* _What you need to do_
Repeat each record exactly as written, and drop any images.

Extracted records
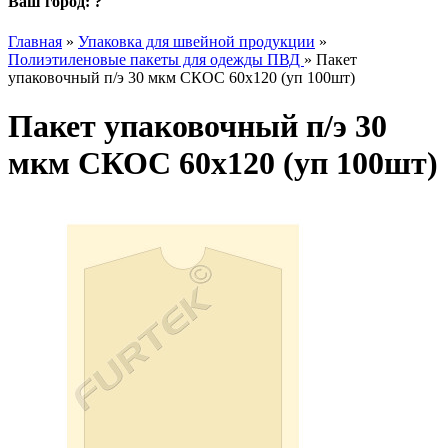
Ваш город:
?
Главная
»
Упаковка для швейной продукции
»
Полиэтиленовые пакеты для одежды ПВД
»
Пакет
упаковочный п/э 30 мкм СКОС 60х120 (уп 100шт)
Пакет упаковочный п/э 30
мкм СКОС 60х120 (уп 100шт)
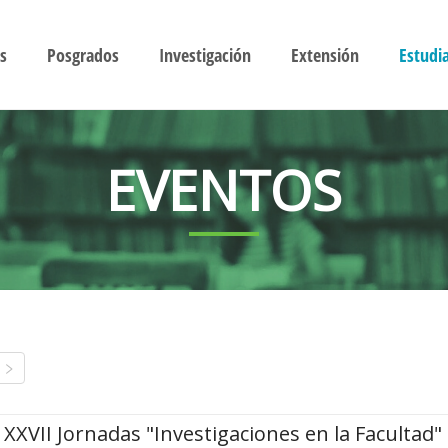
s
Posgrados
Investigación
Extensión
Estudi
EVENTOS
XXVII Jornadas "Investigaciones en la Facultad"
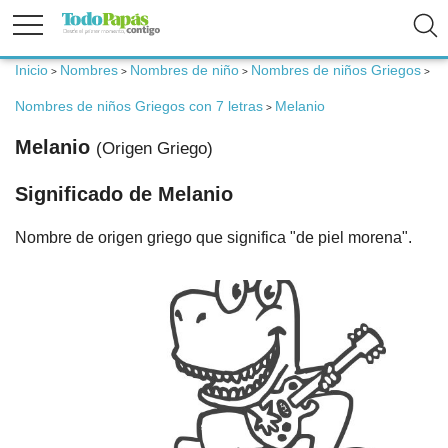
Inicio
Nombres
Nombres de niño
Nombres de niños Griegos
>
>
>
>
Fertilidad
Nombres de niños Griegos con 7 letras
Melanio
>
Embarazo
Melanio
(Origen Griego)
Significado de Melanio
Bebé
Nombre de origen griego que significa "de piel morena".
Niños
Padres
Calculadoras
Nombres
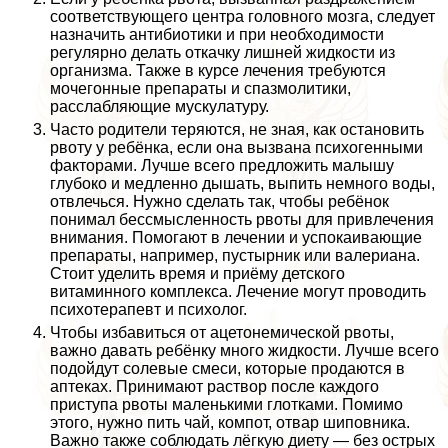
соответствующего центра головного мозга, следует
назначить антибиотики и при необходимости
регулярно делать откачку лишней жидкости из
организма. Также в курсе лечения требуются
мочегонные препараты и спазмолитики,
расслабляющие мускулатуру.
Часто родители теряются, не зная, как остановить
рвоту у ребёнка, если она вызвана психогенными
факторами. Лучше всего предложить малышу
глубоко и медленно дышать, выпить немного воды,
отвлечься. Нужно сделать так, чтобы ребёнок
понимал бессмысленность рвоты для привлечения
внимания. Помогают в лечении и успокаивающие
препараты, например, пустырник или валериана.
Стоит уделить время и приёму детского
витаминного комплекса. Лечение могут проводить
психотерапевт и психолог.
Чтобы избавиться от ацетонемической рвоты,
важно давать ребёнку много жидкости. Лучше всего
подойдут солевые смеси, которые продаются в
аптеках. Принимают раствор после каждого
приступа рвоты маленькими глотками. Помимо
этого, нужно пить чай, компот, отвар шиповника.
Важно также соблюдать лёгкую диету — без острых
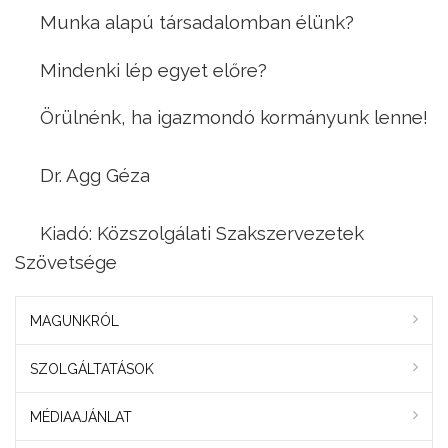
Munka alapú társadalomban élünk?
Mindenki lép egyet előre?
Örülnénk, ha igazmondó kormányunk lenne!
Dr. Agg Géza
Kiadó: Közszolgálati Szakszervezetek
Szövetsége
MAGUNKRÓL
SZOLGÁLTATÁSOK
MÉDIAAJÁNLAT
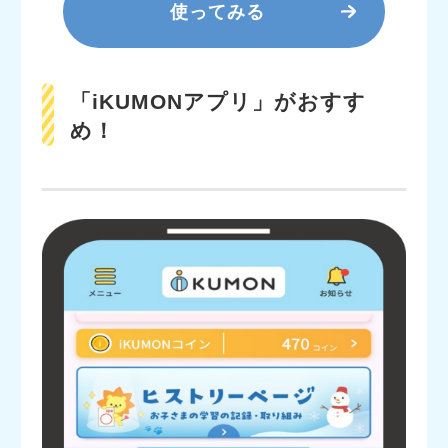
使ってみる
「iKUMONアプリ」がおすす
め！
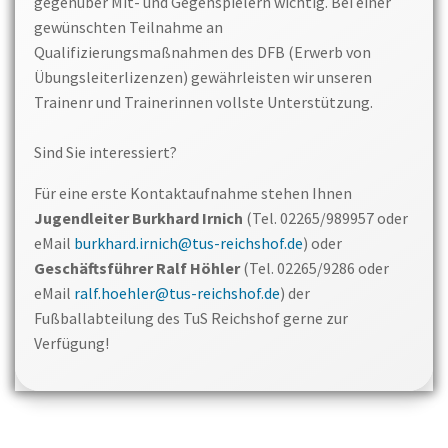
gegenüber Mit- und Gegenspielern wichtig. Bei einer
gewünschten Teilnahme an
Qualifizierungsmaßnahmen des DFB (Erwerb von
Übungsleiterlizenzen) gewährleisten wir unseren
Trainenr und Trainerinnen vollste Unterstützung.
Sind Sie interessiert?
Für eine erste Kontaktaufnahme stehen Ihnen
Jugendleiter Burkhard Irnich
(Tel. 02265/989957 oder
eMail
burkhard.irnich@tus-reichshof.de
) oder
Geschäftsführer Ralf Höhler
(Tel. 02265/9286 oder
eMail
ralf.hoehler@tus-reichshof.de
) der
Fußballabteilung des TuS Reichshof gerne zur
Verfügung!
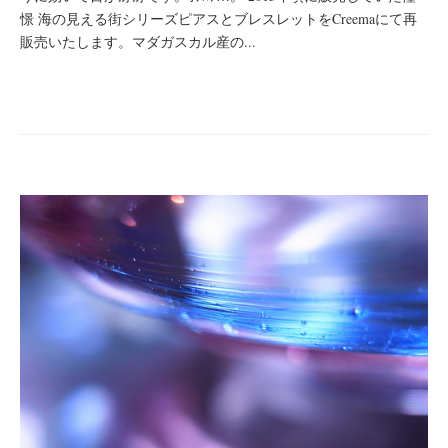
憬 海の見える街シリーズピアスとブレスレットをCreemaにて再
販売いたします。マダガスカル産の...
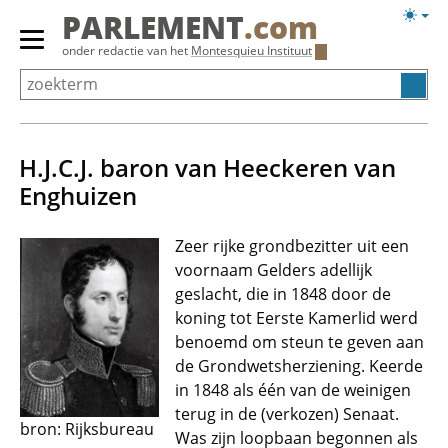
Overslaan
Licht
PARLEMENT
.com
en
weerg
Primair
onder redactie van het
Montesquieu Instituut
naar
menu
de
tonen/verbergen
inhoud
gaan
H.J.C.J. baron van Heeckeren van
Enghuizen
Zeer rijke grondbezitter uit een
voornaam Gelders adellijk
geslacht, die in 1848 door de
koning tot Eerste Kamerlid werd
benoemd om steun te geven aan
de Grondwetsherziening. Keerde
in 1848 als één van de weinigen
terug in de (verkozen) Senaat.
bron: Rijksbureau
Was zijn loopbaan begonnen als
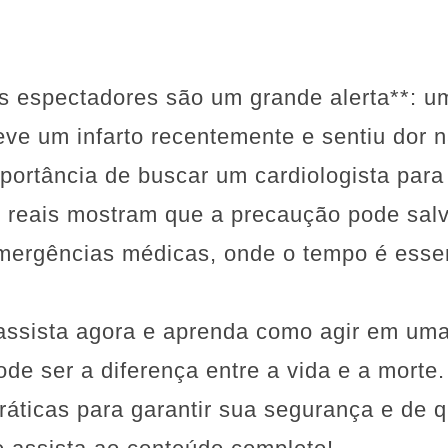
s espectadores são um grande alerta**: u
ve um infarto recentemente e sentiu dor n
portância de buscar um cardiologista para
 reais mostram que a precaução pode salv
mergências médicas, onde o tempo é essen
assista agora e aprenda como agir em uma 
e ser a diferença entre a vida e a morte.
práticas para garantir sua segurança e d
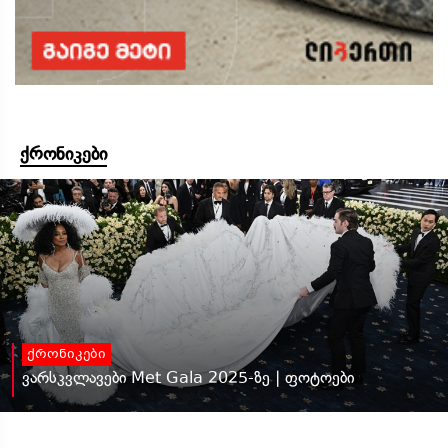
ქრონიკები
ქრონიკები
ვარსკვლავები Met Gala 2025-ზე | ფოტოები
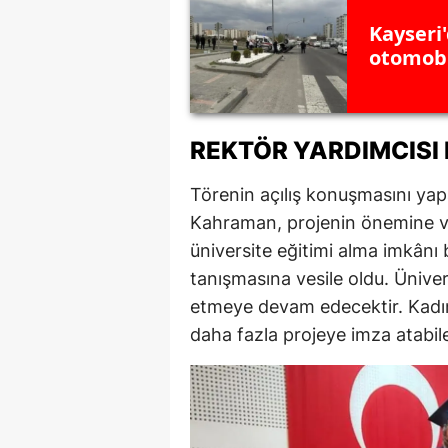
Kayseri'
S
otomobil
Si
S
REKTÖR YARDIMCISI
S
Törenin açılış konuşmasını ya
T
Kahraman, projenin önemine vu
T
üniversite eğitimi alma imkânı
tanışmasına vesile oldu. Üniver
T
etmeye devam edecektir. Kadın
T
daha fazla projeye imza atabile
Ş
U
V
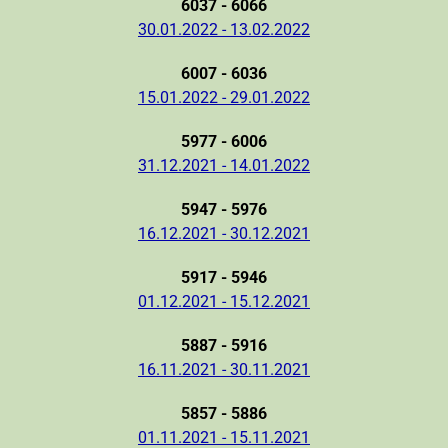
6037 - 6066
30.01.2022 - 13.02.2022
6007 - 6036
15.01.2022 - 29.01.2022
5977 - 6006
31.12.2021 - 14.01.2022
5947 - 5976
16.12.2021 - 30.12.2021
5917 - 5946
01.12.2021 - 15.12.2021
5887 - 5916
16.11.2021 - 30.11.2021
5857 - 5886
01.11.2021 - 15.11.2021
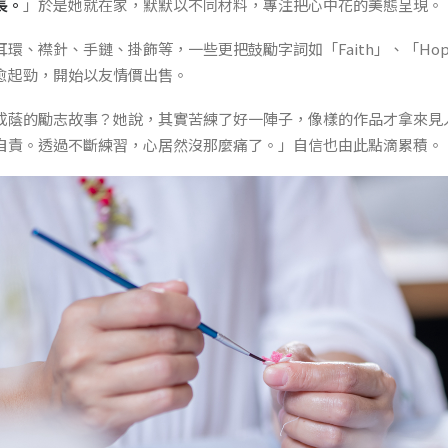
長。
」於是她就在家，默默以不同材料，專注把心中花的美態呈現。
環、襟針、手鏈、掛飾等，一些更把鼓勵字詞如「Faith」、「Ho
愈起勁，開始以友情價出售。
成蔭的勵志故事？她說，其實苦練了好一陣子，像樣的作品才拿來見
自責。透過不斷練習，心居然沒那麼痛了。」自信也由此點滴累積。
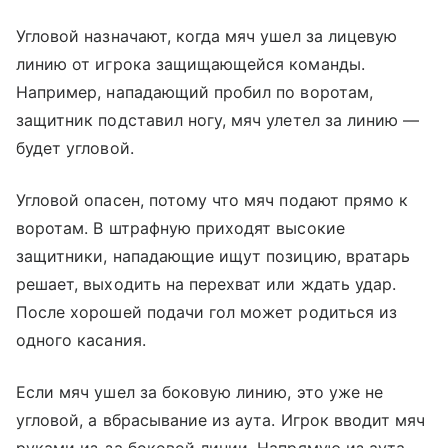
Угловой назначают, когда мяч ушел за лицевую
линию от игрока защищающейся команды.
Например, нападающий пробил по воротам,
защитник подставил ногу, мяч улетел за линию —
будет угловой.
Угловой опасен, потому что мяч подают прямо к
воротам. В штрафную приходят высокие
защитники, нападающие ищут позицию, вратарь
решает, выходить на перехват или ждать удар.
После хорошей подачи гол может родиться из
одного касания.
Если мяч ушел за боковую линию, это уже не
угловой, а вбрасывание из аута. Игрок вводит мяч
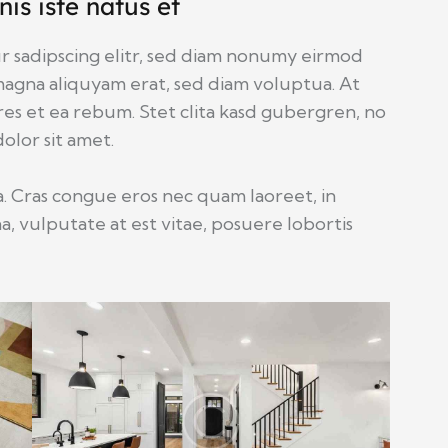
is iste natus et
r sadipscing elitr, sed diam nonumy eirmod
agna aliquyam erat, sed diam voluptua. At
es et ea rebum. Stet clita kasd gubergren, no
olor sit amet.
. Cras congue eros nec quam laoreet, in
a, vulputate at est vitae, posuere lobortis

* _Task result_
Ваш город:
?
Главная
»
Упаковка для швейной продукции
»
Полиэтиленовые пакеты для одежды ПВД
»
Пакет
упаковочный п/э 30 мкм СКОС 60х120 (уп 100шт)
Пакет упаковочный п/э 30
мкм СКОС 60х120 (уп 100шт)
s
Posgrados
Investigación
Extensión
Estudi
EVENTOS
XXVII Jornadas "Investigaciones en la Facultad"
Inicio
Nombres
Nombres de niño
Nombres de niños Griegos
>
>
>
>
Fertilidad
Nombres de niños Griegos con 7 letras
Melanio
>
Embarazo
Melanio
(Origen Griego)
Significado de Melanio
Bebé
Nombre de origen griego que significa "de piel morena".
Niños
Padres
Calculadoras
Nombres
соответствующего центра головного мозга, следует
назначить антибиотики и при необходимости
регулярно делать откачку лишней жидкости из
организма. Также в курсе лечения требуются
мочегонные препараты и спазмолитики,
расслабляющие мускулатуру.
Часто родители теряются, не зная, как остановить
рвоту у ребёнка, если она вызвана психогенными
факторами. Лучше всего предложить малышу
глубоко и медленно дышать, выпить немного воды,
отвлечься. Нужно сделать так, чтобы ребёнок
понимал бессмысленность рвоты для привлечения
внимания. Помогают в лечении и успокаивающие
препараты, например, пустырник или валериана.
Стоит уделить время и приёму детского
витаминного комплекса. Лечение могут проводить
психотерапевт и психолог.
Чтобы избавиться от ацетонемической рвоты,
важно давать ребёнку много жидкости. Лучше всего
подойдут солевые смеси, которые продаются в
аптеках. Принимают раствор после каждого
приступа рвоты маленькими глотками. Помимо
этого, нужно пить чай, компот, отвар шиповника.
Важно также соблюдать лёгкую диету — без острых
Munka alapú társadalomban élünk?
Mindenki lép egyet előre?
Örülnénk, ha igazmondó kormányunk lenne!
Dr. Agg Géza
Kiadó: Közszolgálati Szakszervezetek
Szövetsége
MAGUNKRÓL
SZOLGÁLTATÁSOK
MÉDIAAJÁNLAT
使ってみる
「iKUMONアプリ」がおすす
め！
gegenüber Mit- und Gegenspielern wichtig. Bei einer
gewünschten Teilnahme an
Qualifizierungsmaßnahmen des DFB (Erwerb von
Übungsleiterlizenzen) gewährleisten wir unseren
Trainenr und Trainerinnen vollste Unterstützung.
Sind Sie interessiert?
Für eine erste Kontaktaufnahme stehen Ihnen
Jugendleiter Burkhard Irnich
(Tel. 02265/989957 oder
eMail
burkhard.irnich@tus-reichshof.de
) oder
Geschäftsführer Ralf Höhler
(Tel. 02265/9286 oder
eMail
ralf.hoehler@tus-reichshof.de
) der
Fußballabteilung des TuS Reichshof gerne zur
Verfügung!
憬 海の見える街シリーズピアスとブレスレットをCreemaにて再
販売いたします。マダガスカル産の...
Overslaan
Licht
PARLEMENT
.com
en
weerg
Primair
onder redactie van het
Montesquieu Instituut
naar
menu
de
tonen/verbergen
inhoud
gaan
H.J.C.J. baron van Heeckeren van
Enghuizen
Zeer rijke grondbezitter uit een
voornaam Gelders adellijk
geslacht, die in 1848 door de
koning tot Eerste Kamerlid werd
benoemd om steun te geven aan
de Grondwetsherziening. Keerde
in 1848 als één van de weinigen
terug in de (verkozen) Senaat.
bron: Rijksbureau
Was zijn loopbaan begonnen als
s espectadores são um grande alerta**: u
ve um infarto recentemente e sentiu dor n
portância de buscar um cardiologista para
 reais mostram que a precaução pode salv
mergências médicas, onde o tempo é essen
assista agora e aprenda como agir em uma 
e ser a diferença entre a vida e a morte.
práticas para garantir sua segurança e d
ქრონიკები
ქრონიკები
ვარსკვლავები Met Gala 2025-ზე | ფოტოები
Kayseri'
S
otomobil
Si
S
REKTÖR YARDIMCISI
S
Törenin açılış konuşmasını ya
T
Kahraman, projenin önemine vu
T
üniversite eğitimi alma imkânı
tanışmasına vesile oldu. Üniver
T
etmeye devam edecektir. Kadın
T
daha fazla projeye imza atabile
Ş
U
V
6037 - 6066
30.01.2022 - 13.02.2022
6007 - 6036
15.01.2022 - 29.01.2022
5977 - 6006
31.12.2021 - 14.01.2022
5947 - 5976
16.12.2021 - 30.12.2021
5917 - 5946
01.12.2021 - 15.12.2021
5887 - 5916
16.11.2021 - 30.11.2021
5857 - 5886
01.11.2021 - 15.11.2021
長。
」於是她就在家，默默以不同材料，專注把心中花的美態呈現。
環、襟針、手鏈、掛飾等，一些更把鼓勵字詞如「Faith」、「Ho
愈起勁，開始以友情價出售。
成蔭的勵志故事？她說，其實苦練了好一陣子，像樣的作品才拿來見
自責。透過不斷練習，心居然沒那麼痛了。」自信也由此點滴累積。
Угловой назначают, когда мяч ушел за лицевую
линию от игрока защищающейся команды.
Например, нападающий пробил по воротам,
защитник подставил ногу, мяч улетел за линию —
будет угловой.
Угловой опасен, потому что мяч подают прямо к
воротам. В штрафную приходят высокие
защитники, нападающие ищут позицию, вратарь
решает, выходить на перехват или ждать удар.
После хорошей подачи гол может родиться из
одного касания.
Если мяч ушел за боковую линию, это уже не
угловой, а вбрасывание из аута. Игрок вводит мяч
is iste natus et
r sadipscing elitr, sed diam nonumy eirmod
agna aliquyam erat, sed diam voluptua. At
es et ea rebum. Stet clita kasd gubergren, no
olor sit amet.
. Cras congue eros nec quam laoreet, in
a, vulputate at est vitae, posuere lobortis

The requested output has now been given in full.